As plain as their more staid sister, these two had the rebellious look about them of girls itching to escape their mother’s apron strings.

“Honoria came out last Season,” their proud mother said. Noticeable that she hadn’t mentioned Honoria’s engagement. “And both Imogen and Cecilia will be out in the new year. Looking for eligible husbands.”

As if any girl coming out in Town would not be.

Silly woman. She couldn’t have been more explicit if she’d tried.

Clearly she was of the opinion that as she possessed three marriageable daughters, she was in with three chances of a daughter as a duchess.

Isabella recognized the look in Lady Brocklebank’s eyes.

It was just like her father’s had been. She had to feel sorry for the three girls.

If only someone had felt the same about her and rescued her before Marcus had got his claws into her.

“I’m so pleased your mama has brought you,” Isabella said, glad that she now had their names. “It’s a shame that we are such close neighbors, and yet we have never been properly introduced.”

All three girls’ eyes widened as though in shock, although both the twins also managed to look suitably impressed.

Those were definitely naughty twinkles she saw in their eyes.

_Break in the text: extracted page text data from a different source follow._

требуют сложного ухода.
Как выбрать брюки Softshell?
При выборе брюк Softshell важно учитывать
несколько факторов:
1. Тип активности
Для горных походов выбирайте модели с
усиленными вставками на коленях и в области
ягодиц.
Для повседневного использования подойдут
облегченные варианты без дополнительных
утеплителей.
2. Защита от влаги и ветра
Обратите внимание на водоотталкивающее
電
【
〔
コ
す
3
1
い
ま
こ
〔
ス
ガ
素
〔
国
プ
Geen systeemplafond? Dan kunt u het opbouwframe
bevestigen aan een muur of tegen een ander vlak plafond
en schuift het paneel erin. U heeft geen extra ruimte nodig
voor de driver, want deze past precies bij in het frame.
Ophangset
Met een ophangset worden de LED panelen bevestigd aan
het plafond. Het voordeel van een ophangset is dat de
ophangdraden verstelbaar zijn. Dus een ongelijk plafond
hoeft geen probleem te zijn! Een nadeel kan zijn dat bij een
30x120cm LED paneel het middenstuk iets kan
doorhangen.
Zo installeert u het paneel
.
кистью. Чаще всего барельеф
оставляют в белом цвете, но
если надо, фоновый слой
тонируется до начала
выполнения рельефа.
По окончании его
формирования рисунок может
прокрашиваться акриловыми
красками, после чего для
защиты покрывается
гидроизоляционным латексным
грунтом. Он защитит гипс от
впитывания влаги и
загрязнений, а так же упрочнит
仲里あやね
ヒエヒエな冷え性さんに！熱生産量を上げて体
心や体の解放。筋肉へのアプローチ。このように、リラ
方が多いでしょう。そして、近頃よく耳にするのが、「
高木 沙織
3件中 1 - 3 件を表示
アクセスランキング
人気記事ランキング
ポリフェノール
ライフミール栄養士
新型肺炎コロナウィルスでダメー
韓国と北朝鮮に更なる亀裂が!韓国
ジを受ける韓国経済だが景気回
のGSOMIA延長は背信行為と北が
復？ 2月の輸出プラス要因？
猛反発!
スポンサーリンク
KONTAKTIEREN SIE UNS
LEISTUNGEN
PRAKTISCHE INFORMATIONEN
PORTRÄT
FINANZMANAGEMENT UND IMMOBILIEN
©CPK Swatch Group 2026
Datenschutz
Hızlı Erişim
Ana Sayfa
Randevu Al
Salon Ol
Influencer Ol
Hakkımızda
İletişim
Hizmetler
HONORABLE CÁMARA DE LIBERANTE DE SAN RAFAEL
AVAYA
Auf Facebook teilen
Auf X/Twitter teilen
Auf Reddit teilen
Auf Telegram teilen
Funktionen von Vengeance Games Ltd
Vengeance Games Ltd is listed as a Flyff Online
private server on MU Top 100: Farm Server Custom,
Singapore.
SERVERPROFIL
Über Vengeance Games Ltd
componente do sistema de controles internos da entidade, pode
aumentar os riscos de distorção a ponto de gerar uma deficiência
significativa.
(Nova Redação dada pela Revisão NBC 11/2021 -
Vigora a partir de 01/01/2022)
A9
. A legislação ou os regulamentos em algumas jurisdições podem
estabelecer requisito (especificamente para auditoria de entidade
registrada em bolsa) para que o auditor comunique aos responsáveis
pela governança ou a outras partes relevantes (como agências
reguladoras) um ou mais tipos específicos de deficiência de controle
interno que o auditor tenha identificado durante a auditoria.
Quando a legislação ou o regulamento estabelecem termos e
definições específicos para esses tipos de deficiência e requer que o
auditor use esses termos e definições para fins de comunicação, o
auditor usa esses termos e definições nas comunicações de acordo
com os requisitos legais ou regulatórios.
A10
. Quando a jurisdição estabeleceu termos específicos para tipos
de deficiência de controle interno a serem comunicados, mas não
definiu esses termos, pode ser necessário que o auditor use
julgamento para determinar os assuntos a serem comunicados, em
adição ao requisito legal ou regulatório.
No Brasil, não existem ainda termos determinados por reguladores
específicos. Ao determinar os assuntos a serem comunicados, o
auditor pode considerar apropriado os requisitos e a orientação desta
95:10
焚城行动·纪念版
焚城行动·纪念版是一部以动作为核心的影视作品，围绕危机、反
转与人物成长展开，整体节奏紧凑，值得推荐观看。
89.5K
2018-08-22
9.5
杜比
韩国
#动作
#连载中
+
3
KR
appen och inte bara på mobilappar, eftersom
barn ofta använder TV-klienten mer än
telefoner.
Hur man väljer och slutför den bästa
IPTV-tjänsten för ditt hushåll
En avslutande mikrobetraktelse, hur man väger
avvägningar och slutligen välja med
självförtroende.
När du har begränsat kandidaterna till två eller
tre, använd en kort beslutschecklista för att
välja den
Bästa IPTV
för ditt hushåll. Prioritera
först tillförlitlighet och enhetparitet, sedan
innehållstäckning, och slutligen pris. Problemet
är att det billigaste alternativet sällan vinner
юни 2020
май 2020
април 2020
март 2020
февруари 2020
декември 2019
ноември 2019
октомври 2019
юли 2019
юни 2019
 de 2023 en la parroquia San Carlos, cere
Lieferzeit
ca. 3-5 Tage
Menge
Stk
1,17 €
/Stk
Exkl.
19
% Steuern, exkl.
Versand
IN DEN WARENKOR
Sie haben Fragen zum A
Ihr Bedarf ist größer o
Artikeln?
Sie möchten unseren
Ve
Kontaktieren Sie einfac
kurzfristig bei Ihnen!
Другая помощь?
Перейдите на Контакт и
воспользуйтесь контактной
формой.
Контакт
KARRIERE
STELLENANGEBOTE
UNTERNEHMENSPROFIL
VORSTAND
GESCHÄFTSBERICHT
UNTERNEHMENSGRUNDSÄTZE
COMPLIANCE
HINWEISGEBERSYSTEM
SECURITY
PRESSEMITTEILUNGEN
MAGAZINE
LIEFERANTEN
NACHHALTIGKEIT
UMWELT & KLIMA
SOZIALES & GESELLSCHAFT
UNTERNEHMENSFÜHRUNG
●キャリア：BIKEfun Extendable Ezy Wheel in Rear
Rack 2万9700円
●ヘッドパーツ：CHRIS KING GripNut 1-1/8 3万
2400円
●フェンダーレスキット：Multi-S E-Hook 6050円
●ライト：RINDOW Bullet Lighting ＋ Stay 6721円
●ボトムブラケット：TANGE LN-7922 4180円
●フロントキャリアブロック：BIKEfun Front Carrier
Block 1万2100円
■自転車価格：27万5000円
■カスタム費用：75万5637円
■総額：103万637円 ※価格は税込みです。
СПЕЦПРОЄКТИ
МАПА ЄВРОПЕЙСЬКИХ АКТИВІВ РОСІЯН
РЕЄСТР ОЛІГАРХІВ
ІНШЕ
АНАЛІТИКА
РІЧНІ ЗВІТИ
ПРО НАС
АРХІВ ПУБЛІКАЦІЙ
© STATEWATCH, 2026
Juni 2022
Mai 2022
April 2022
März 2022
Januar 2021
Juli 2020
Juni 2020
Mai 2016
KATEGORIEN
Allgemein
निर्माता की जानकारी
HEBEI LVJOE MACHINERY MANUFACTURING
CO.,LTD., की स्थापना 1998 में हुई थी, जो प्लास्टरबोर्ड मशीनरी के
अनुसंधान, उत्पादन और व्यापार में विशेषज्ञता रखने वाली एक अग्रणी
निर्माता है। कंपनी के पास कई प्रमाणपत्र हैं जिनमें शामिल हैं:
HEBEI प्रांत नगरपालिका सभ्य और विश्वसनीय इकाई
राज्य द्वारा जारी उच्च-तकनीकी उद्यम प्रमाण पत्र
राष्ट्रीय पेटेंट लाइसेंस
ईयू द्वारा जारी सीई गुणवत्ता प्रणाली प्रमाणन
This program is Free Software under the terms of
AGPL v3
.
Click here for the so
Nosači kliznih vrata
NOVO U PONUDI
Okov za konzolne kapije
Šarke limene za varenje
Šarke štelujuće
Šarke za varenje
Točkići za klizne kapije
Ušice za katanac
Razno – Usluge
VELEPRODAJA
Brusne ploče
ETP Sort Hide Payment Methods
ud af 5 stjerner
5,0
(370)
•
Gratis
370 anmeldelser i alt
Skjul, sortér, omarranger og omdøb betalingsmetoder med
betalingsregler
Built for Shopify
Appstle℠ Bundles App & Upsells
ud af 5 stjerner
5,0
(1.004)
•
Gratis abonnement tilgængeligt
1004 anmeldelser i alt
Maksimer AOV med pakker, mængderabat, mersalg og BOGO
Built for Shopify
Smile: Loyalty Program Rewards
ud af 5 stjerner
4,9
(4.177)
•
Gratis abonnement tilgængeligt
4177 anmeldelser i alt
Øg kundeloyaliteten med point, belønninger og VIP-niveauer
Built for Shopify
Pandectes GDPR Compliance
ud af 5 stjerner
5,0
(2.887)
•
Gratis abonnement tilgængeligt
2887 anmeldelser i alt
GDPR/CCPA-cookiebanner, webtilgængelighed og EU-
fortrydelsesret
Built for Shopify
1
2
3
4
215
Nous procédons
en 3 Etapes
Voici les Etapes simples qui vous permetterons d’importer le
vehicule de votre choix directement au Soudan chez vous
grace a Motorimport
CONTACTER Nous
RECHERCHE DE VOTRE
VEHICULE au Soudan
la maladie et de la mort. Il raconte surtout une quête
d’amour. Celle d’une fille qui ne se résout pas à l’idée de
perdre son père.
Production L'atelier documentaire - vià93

Good luck to her mother in the new year trying to keep a watch over these two with all the young men likely to recognize those twinkles as the light of encouragement.

What had their mother told them about her?

Nothing good, she’d wager. She continued to smile, relishing how that lady would be annoyed if she were to make friends with her daughters, especially these younger two.

“Come, let us go into the drawing room and take a glass of ratafia.” Holding out her arms for the twins to link with, she whisked them off into the drawing room, a feeling of smug satisfaction coursing through her, abandoning Richard to reception duties alone.

The much more strait-laced-looking Honoria remained resolutely at her mother’s side.

Isabella felt smug. She might have a reputation as a woman who preferred men, preferably those already married, but she could also be as nice as the next person, and she intended to allow that side of her personality free rein this evening. For a while, at least.

The thought arose that if Richard were to choose one of these two plain but rebellious girls as a wife, she might not be able to mold them to her own design.

She brushed it away with confidence. No, these girls were not ones she would choose for him.

The fact that she might not be able to find any suitable girl she acknowledged with a small smile.

As far as she was concerned, he could stay a bachelor forever.